Know that boundary and you'll trust it exactly as far as it deserves.
---
## Check for understanding
**You're done when:**
- You can state, without looking, which undo to use for (a) an uncommitted mess, (b) a bad change
already pushed to a shared branch, and (c) three local "wip" commits you want to squash before
pushing — and why the wrong choice is wrong in each case.
- You have reverted a real merge commit with `git revert -m 1` on your `tasks-app`, and your `git log`
shows both the bad merge and the revert sitting on top of it (history preserved, effect undone).

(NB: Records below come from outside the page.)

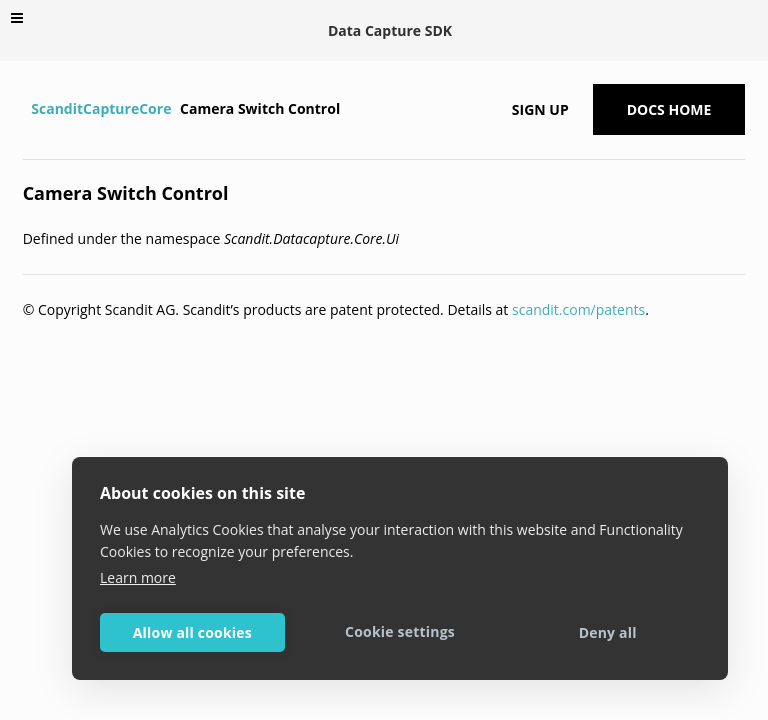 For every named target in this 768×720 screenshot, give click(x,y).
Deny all (608, 632)
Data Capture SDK (390, 30)
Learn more (138, 577)
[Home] (25, 109)
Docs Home (669, 109)
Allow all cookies (192, 632)
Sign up (540, 109)
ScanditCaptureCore (101, 108)
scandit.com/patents (578, 309)
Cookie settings (400, 631) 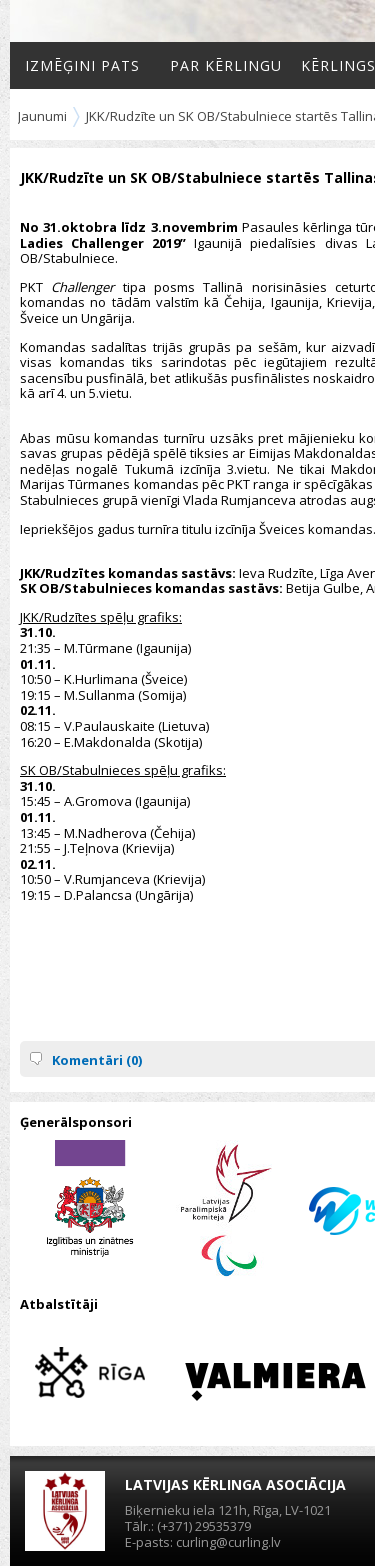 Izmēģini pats (82, 65)
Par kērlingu (226, 65) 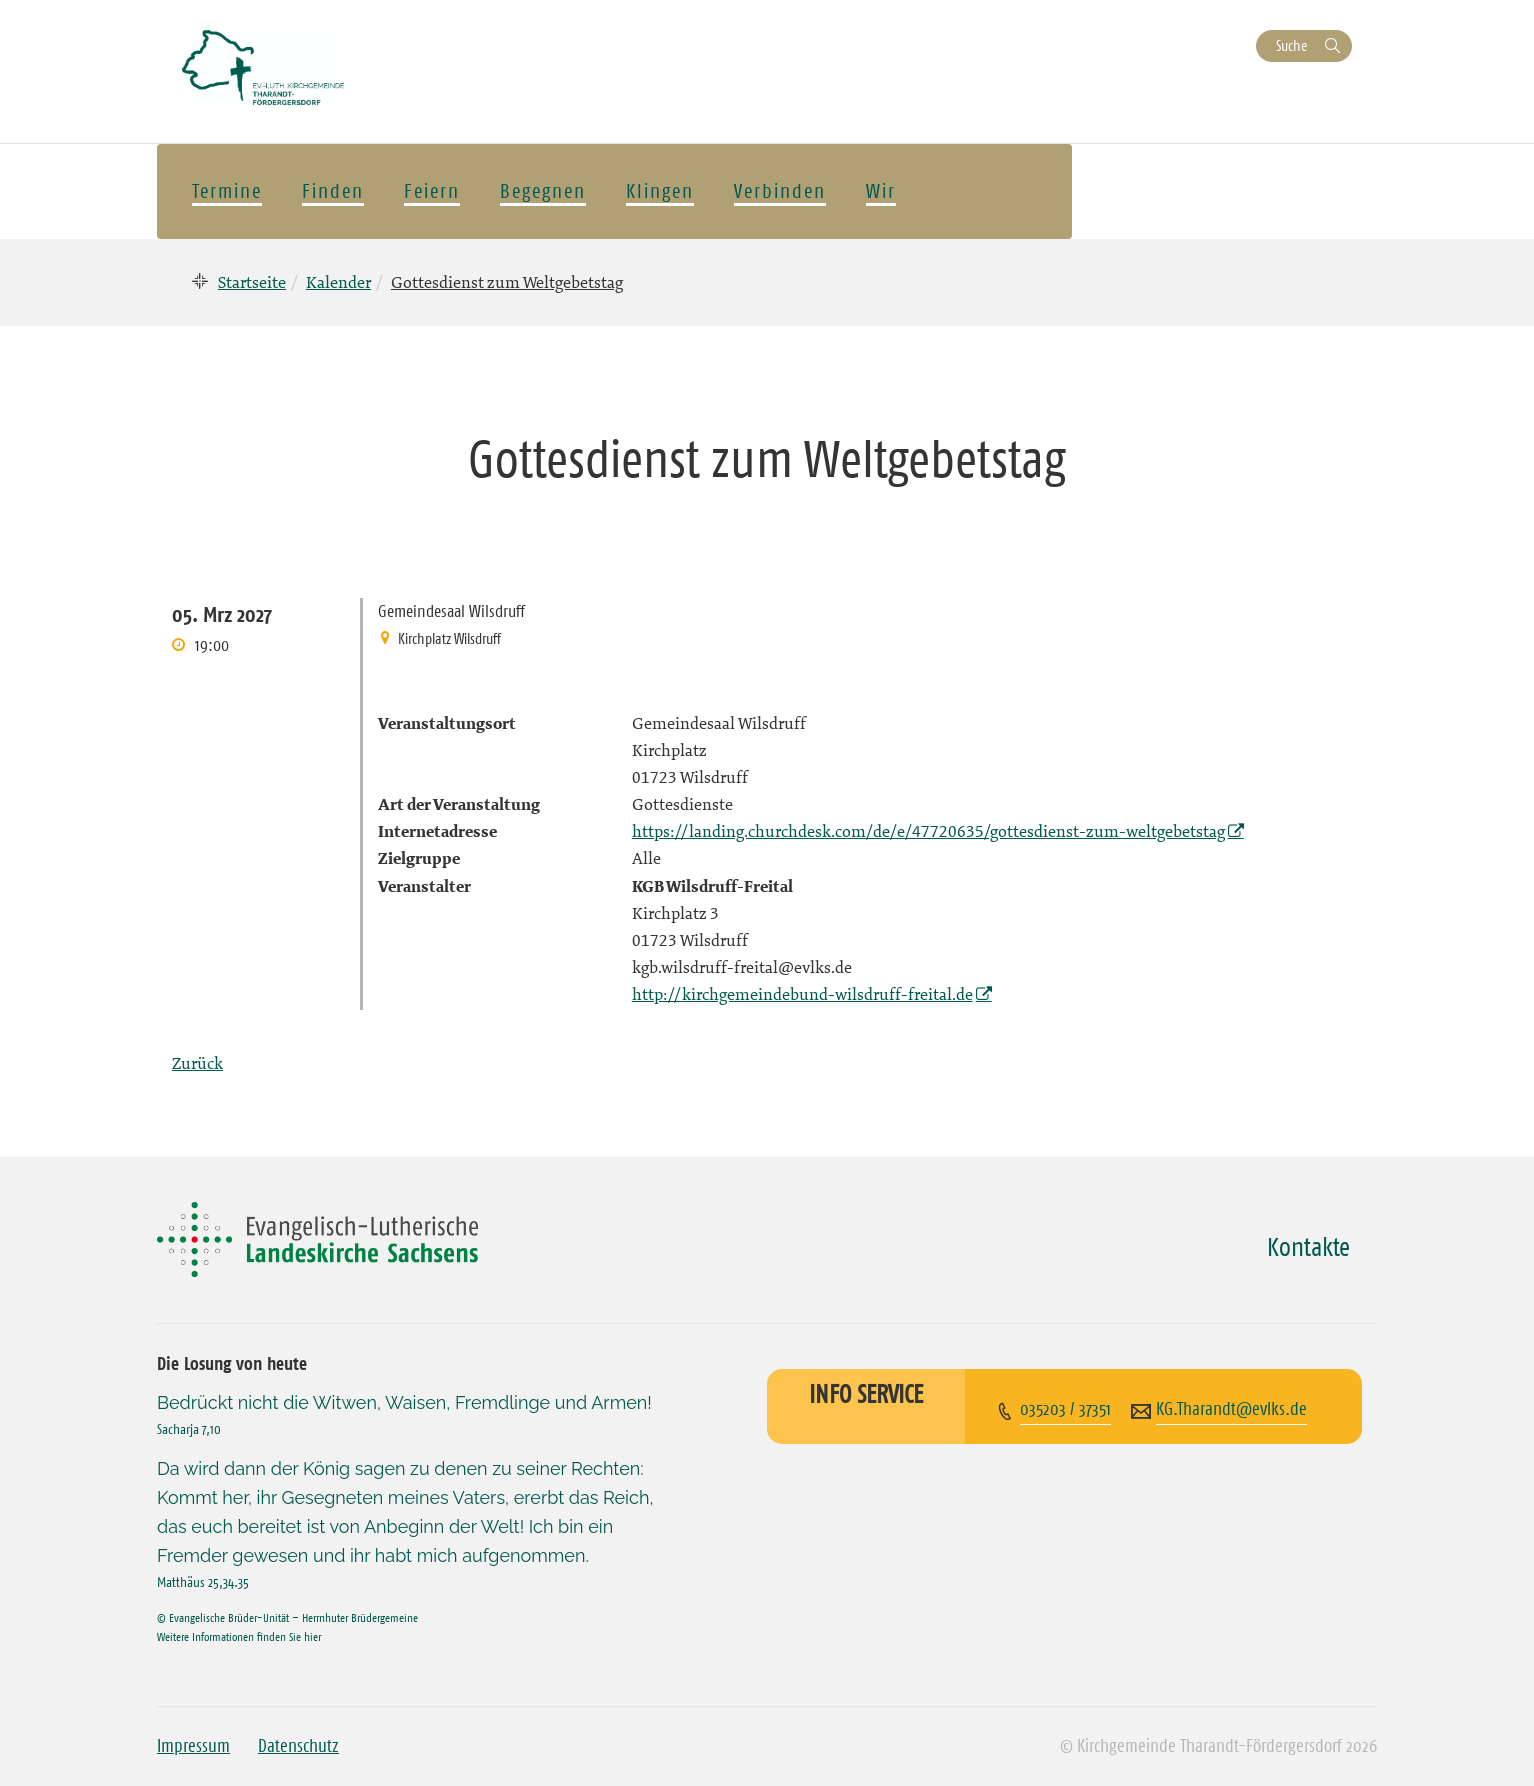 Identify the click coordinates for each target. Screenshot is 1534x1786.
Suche (1291, 45)
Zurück (197, 1063)
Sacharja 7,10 (189, 1429)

- You have "lost" a commit with `reset --hard` and recovered it from `git reflog`.
- You can explain, in one breath, four things Git is *not* a backup for: your database, your secrets,
your uncommitted changes, and your large binaries — and why the reflog wouldn't have saved the third.
When `revert` vs. `reset` is automatic, the reflog feels like a safety net instead of a rumor, and you
can name where Git's recovery stops, you've got the recovery half of the thread. That completes the
team layer (Unit 2) — next, Unit 3 starts automating the checking and shipping, beginning with tests.